I was not able to find 16 processing elemets/CU on pg-64.Can you please specify the correct page.
As per your confusion.Each compute unit contains 16 stream cores.One single wavefront runs on a single core and hence at any particular time only a quad-wavefront(16 work items run).
Each Stream core contains 5 VLIW processing elements which can execute 4general +1 trancendental independent instruction from the same workitem.
First and second row: "The GPU consists of multiple compute units. Each compute unit contains 32 kB local (on-chip) memory, L1 cache, registers, and 16 processing elements. "But after reading more I get how processing elements, stream cores and wavefronts are connected. It's just that the programming guide is a bit contradicting.Now I have a question regarding wavefronts. If I have work-group size 128 I'll fill 2 whole wavefronts and utilize the device fully. But if I have work-group size 32, will 2 work-groups fill one wavefront? Or will the wavefront be half utilized?If the second answer is 'yes' than that means that all work-group sizes smaller than 64 will result in bad usage of the device. Some algorithms, like AES, has highest suitable work-group size 16. Are these unsuitable by design to run on ATI cards with that big wavefront size?Many thoughts, hopefully you got some answers to them. Thanks.
Actually in openCL spec they call an entity runnint a workitem as processing element.But AMD call it stream core.So it becomes confusing sometimes.
Actually many workgroups can run on a single compute unit if they can fit in it.
So if a workgroup has 128 workitems.A CU can execute two such workgroups if other resources permit.The implementation always tries to allocate 4 workitems to each stream core to hide latencies.
Thanks for replying. Yes, many work-groups can reside on one CU. But the question is about wavefronts, since each wavefront occupies the CU for 4 cycles.
Can more than 1 work-group fill a wavefront?
Work-group size 64: all 4 cycles of the wavefront are filled.

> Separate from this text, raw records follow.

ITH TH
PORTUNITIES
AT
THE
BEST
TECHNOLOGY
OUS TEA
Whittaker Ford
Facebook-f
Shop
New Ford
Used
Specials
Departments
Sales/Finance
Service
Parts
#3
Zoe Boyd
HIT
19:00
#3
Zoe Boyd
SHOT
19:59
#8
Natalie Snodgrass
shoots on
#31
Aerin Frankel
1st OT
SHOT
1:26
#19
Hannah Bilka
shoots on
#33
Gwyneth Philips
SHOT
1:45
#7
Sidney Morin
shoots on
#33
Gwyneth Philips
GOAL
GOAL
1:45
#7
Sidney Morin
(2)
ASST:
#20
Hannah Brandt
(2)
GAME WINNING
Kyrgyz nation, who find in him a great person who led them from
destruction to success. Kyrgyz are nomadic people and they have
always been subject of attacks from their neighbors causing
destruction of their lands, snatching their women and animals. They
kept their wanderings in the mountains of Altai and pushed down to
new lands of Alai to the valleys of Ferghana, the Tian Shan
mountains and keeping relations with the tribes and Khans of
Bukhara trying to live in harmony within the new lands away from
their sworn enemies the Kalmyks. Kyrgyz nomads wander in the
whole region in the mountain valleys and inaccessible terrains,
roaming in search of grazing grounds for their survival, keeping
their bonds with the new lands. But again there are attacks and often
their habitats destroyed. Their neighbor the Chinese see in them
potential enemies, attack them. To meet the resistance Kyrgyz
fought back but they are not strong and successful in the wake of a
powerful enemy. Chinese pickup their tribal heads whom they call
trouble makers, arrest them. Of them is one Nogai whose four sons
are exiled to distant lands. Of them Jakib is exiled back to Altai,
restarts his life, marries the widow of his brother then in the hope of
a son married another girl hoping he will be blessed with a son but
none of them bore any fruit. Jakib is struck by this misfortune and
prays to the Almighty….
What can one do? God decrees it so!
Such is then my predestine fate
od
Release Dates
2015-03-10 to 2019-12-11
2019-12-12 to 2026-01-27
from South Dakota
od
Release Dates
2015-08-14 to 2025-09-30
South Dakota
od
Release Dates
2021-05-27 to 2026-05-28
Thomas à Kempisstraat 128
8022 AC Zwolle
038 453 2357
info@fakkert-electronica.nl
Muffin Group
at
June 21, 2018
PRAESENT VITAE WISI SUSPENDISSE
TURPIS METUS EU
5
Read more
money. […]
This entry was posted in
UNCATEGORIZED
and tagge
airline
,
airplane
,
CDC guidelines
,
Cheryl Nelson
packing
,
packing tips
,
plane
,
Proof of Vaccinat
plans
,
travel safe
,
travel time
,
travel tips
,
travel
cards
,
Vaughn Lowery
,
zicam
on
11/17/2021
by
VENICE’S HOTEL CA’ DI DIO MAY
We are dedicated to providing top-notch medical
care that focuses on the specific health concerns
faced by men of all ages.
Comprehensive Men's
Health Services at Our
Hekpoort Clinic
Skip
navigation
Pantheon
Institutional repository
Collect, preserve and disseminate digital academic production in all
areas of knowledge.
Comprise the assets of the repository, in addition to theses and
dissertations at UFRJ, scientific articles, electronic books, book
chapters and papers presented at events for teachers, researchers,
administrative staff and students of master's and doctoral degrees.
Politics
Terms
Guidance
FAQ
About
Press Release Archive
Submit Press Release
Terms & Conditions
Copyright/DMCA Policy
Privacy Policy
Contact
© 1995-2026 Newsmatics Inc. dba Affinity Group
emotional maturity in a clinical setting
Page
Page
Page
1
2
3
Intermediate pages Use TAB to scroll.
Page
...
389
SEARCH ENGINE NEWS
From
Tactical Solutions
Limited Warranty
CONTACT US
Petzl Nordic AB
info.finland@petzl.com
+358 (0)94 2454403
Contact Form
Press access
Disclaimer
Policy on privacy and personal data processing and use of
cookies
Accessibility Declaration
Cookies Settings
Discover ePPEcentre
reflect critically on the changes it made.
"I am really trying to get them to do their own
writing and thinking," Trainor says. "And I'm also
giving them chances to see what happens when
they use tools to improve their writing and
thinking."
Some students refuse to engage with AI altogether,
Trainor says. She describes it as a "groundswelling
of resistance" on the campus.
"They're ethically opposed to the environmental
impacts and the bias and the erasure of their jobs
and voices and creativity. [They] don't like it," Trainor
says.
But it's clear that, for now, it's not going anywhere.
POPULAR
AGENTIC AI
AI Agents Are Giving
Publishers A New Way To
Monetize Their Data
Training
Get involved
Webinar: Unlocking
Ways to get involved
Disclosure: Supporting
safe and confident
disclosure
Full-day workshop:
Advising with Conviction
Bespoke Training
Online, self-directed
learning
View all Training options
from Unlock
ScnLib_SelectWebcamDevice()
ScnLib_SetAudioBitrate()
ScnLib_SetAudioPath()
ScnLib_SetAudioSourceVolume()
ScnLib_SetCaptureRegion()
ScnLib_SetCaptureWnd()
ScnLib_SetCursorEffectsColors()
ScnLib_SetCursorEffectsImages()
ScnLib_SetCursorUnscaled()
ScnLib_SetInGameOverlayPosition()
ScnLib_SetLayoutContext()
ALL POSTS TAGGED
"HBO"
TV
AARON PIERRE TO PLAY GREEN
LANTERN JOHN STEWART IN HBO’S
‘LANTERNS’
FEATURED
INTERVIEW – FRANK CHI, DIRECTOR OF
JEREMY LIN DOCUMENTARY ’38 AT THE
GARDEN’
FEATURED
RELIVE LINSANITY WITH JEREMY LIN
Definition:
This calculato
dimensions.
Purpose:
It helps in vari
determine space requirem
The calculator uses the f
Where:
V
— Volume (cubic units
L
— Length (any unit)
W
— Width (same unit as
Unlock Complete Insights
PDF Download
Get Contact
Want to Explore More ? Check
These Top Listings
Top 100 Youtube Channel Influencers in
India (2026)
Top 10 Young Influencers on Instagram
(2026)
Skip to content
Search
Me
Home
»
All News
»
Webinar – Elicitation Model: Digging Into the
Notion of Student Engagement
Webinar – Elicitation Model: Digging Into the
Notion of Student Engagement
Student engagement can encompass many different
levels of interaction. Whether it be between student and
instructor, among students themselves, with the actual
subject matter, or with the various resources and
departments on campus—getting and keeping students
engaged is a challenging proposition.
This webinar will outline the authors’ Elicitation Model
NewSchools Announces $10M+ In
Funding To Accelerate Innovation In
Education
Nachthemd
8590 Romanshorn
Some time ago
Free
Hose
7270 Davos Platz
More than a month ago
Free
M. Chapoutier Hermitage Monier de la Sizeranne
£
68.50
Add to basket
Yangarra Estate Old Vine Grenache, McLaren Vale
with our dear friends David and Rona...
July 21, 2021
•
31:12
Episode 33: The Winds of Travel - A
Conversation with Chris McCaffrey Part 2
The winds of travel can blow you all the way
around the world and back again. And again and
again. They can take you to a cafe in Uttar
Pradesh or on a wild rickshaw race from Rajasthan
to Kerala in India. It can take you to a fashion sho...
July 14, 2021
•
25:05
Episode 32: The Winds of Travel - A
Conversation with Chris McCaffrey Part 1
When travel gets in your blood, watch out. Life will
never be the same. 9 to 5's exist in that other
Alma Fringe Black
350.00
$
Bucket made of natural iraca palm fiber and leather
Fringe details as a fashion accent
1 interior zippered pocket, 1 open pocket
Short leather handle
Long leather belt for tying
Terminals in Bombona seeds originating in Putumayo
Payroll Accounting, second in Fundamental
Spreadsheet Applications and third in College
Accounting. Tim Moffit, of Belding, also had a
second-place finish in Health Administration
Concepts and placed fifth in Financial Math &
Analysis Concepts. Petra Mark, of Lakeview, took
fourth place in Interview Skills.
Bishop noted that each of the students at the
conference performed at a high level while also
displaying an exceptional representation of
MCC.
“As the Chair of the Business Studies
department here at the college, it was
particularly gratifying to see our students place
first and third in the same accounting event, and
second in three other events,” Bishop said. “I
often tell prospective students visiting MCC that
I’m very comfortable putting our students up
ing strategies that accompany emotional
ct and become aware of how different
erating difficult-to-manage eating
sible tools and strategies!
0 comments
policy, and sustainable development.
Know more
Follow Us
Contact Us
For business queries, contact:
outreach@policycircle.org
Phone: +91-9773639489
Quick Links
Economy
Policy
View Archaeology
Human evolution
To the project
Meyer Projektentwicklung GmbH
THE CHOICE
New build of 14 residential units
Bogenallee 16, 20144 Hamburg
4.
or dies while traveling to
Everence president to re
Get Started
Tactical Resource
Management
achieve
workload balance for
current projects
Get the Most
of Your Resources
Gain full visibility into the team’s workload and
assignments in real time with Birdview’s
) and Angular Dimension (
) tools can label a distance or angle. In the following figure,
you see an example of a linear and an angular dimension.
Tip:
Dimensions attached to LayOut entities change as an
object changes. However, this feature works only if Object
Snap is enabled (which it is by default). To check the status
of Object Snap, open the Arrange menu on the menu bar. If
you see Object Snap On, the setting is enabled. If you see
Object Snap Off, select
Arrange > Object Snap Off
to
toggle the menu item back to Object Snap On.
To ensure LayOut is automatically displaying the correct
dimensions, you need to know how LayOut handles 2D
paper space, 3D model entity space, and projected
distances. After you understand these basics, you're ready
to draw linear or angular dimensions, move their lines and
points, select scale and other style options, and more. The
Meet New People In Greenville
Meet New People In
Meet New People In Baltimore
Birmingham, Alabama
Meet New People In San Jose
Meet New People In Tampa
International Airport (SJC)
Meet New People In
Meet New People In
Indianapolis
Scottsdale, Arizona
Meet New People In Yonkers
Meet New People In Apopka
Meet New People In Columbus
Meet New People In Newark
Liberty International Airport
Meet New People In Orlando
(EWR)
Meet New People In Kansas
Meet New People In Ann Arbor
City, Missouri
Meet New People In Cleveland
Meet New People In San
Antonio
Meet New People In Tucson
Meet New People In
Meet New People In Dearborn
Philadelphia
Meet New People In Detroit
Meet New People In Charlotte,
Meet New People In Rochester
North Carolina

Work-group size 128: all 8 cycles of 2 wavefronts are filled.
Work-group size 32: 2 cycles of the wavefront are unused? or 2 work-groups in the wavefront?
Work-group size 1: the CU is occupied 4 cycles but only 1 stream core does work for 1 cycle? or 64 work-groups in the wavefront?
If only the same work-group can fill a wavefront, all implementations with work-group size <64 are unable to fully utilize the hardware. Or do I've got it wrong?
You are right.
CU are not utilized completely if the work group size<64.